Pemerintah melalui PMK 50/2025 mengatur bahwa kegiatan menamabang (mining) aset kripto kini tidak lagi kena PPh final yang semula tarifnya sebesar 0,1%.
Direktur Peraturan Perpajakan I DJP Hestu Yoga Saksama mengatakan kegiatan menambang aset kripto bukan transaksi jual beli. Oleh karena itu, penghasilan yang diterima penambang kripto dikenakan PPh berdasarkan tarif umum.
“Kenapa mining ini tidak kita PPh finalkan lagi, pertama, waktu itu kita memang mau supaya mining itu masuk ke sistem pemajakan dulu pada 2022,” ujarnya, dikutip pada Senin (4/8/2025).
Yoga menjelaskan PMK 50/2025 mengubah beberapa skema pemajakan transaksi kripto yang dulu diatur pada 2022. Khusus penambangan kripto, sambungnya, pemajakannya disesuaikan dengan karakteristik proses bisnisnya.
Karena penambang kripto bukan penyelenggara perdagangan melalui sistem elektronik (PPMSE), yang notabene melakukan transaksi kripto, maka tidak dikenakan PPh yang bersifat final.

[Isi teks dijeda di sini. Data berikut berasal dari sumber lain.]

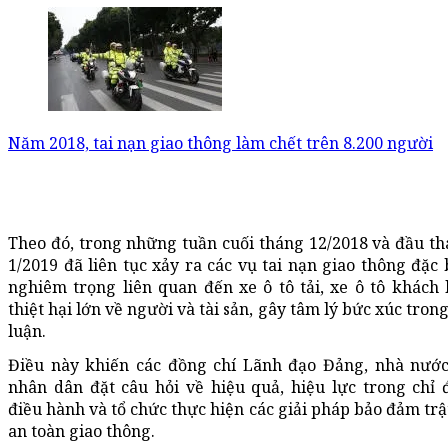
Năm 2018, tai nạn giao thông làm chết trên 8.200 người
Theo đó, trong những tuần cuối tháng 12/2018 và đầu t
1/2019 đã liên tục xảy ra các vụ tai nạn giao thông đặc 
nghiêm trọng liên quan đến xe ô tô tải, xe ô tô khách
thiệt hại lớn về người và tài sản, gây tâm lý bức xúc tron
luận.
Điều này khiến các đồng chí Lãnh đạo Đảng, nhà nướ
nhân dân đặt câu hỏi về hiệu quả, hiệu lực trong chỉ 
điều hành và tổ chức thực hiện các giải pháp bảo đảm trậ
an toàn giao thông.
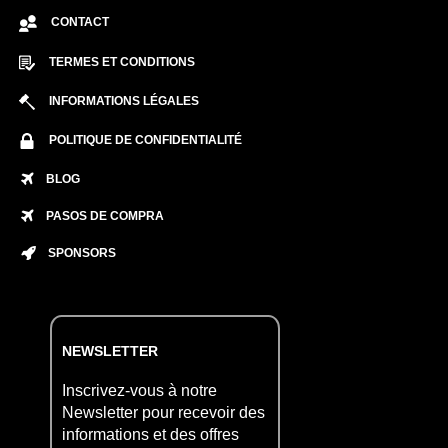
CONTACT
TERMES ET CONDITIONS
INFORMATIONS LÉGALES
POLITIQUE DE CONFIDENTIALITÉ
BLOG
PASOS DE COMPRA
SPONSORS
NEWSLETTER
Inscrivez-vous à notre
Newsletter pour recevoir des
informations et des offres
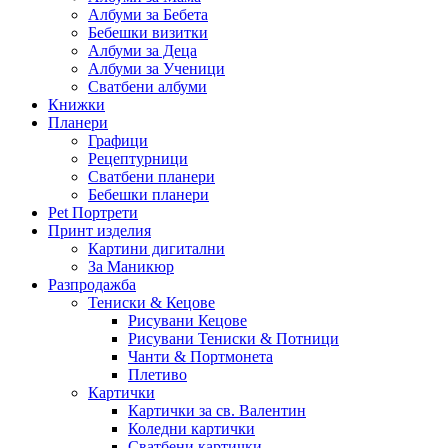
Албуми за Бебета
Бебешки визитки
Албуми за Деца
Албуми за Ученици
Сватбени албуми
Книжки
Планери
Графици
Рецептурници
Сватбени планери
Бебешки планери
Pet Портрети
Принт изделия
Картини дигитални
За Маникюр
Разпродажба
Тениски & Кецове
Рисувани Кецове
Рисувани Тениски & Потници
Чанти & Портмонета
Плетиво
Картички
Картички за св. Валентин
Коледни картички
Сватбени картички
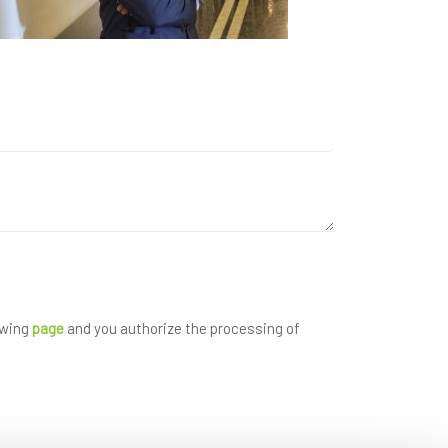
owing
page
and you authorize the processing of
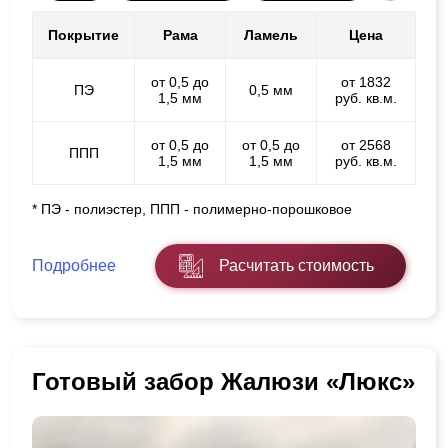
Покрытие
Рама
Ламель
Цена
от 0,5 до
от 1832
ПЭ
0,5 мм
1,5 мм
руб. кв.м.
от 0,5 до
от 0,5 до
от 2568
ППП
1,5 мм
1,5 мм
руб. кв.м.
* ПЭ - полиэстер, ППП - полимерно-порошковое
Подробнее
Расчитать стоимость
Готовый забор Жалюзи «Люкс»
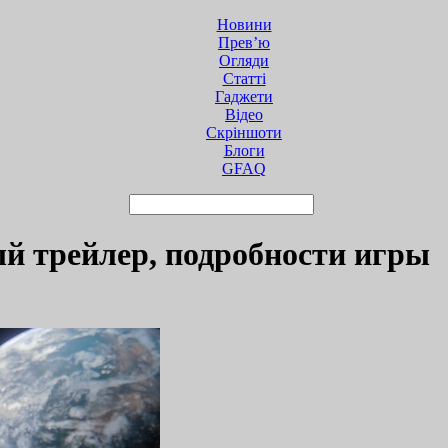
Новини
Прев’ю
Огляди
Статті
Гаджети
Відео
Cкріншоти
Блоги
GFAQ
ый трейлер, подробности игры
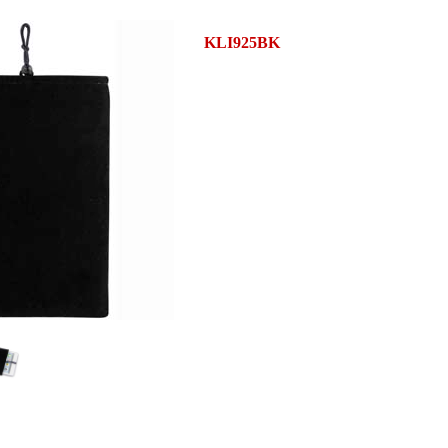
KLI925BK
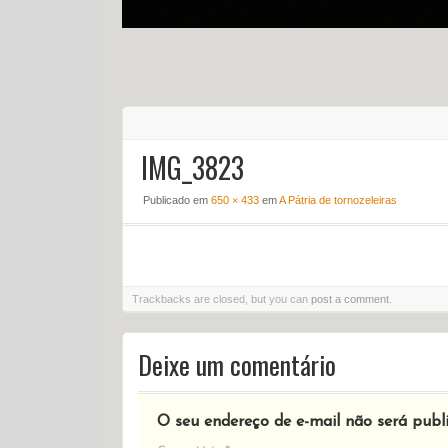
IMG_3823
Publicado em
650 × 433
em
A Pátria de tornozeleiras
Trackbacks are closed, but you can
post a comment
.
Deixe um comentário
O seu endereço de e-mail não será publ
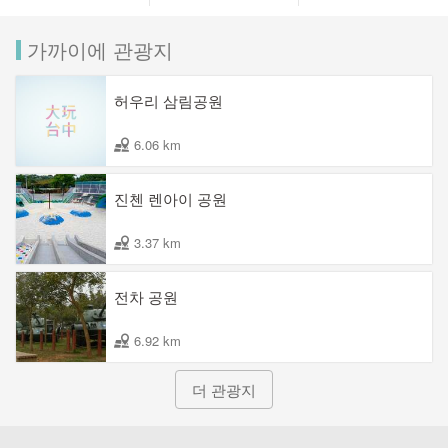
가까이에 관광지
허우리 삼림공원
6.06 km
진첸 렌아이 공원
3.37 km
전차 공원
6.92 km
더 관광지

“Mining itu sebenarnya bukan jual beli, dia usaha, kayak perusahaan biasa, yang modalnya gede banget, segala macam. Kita kembalikan kepada substansinya, proses bisnisnya, karakteristiknya, bahwa ini kan bukan seperti investor jual beli itu,” tutur Yoga.
Selain mengatur mengenai PPh, PMK 50/2025 juga mengatur perlakuan pengenaan PPN yang terutang atas penyerahan jasa verifikasi transaksi aset kripto oleh penambang aset kripto.
Dalam beleid itu, penambang kripto dikenakan PPN besaran tertentu sebesar 2,2% atas transaksi aset kripto. Tarif PPN itu lebih tinggi dari aturan sebelumnya yang sebesar 1,1%.
“Untuk mining ini yang PPN besaran tertentu, selama ini kita pertahankan, cuma dinaikkan saja,” tutup Yoga.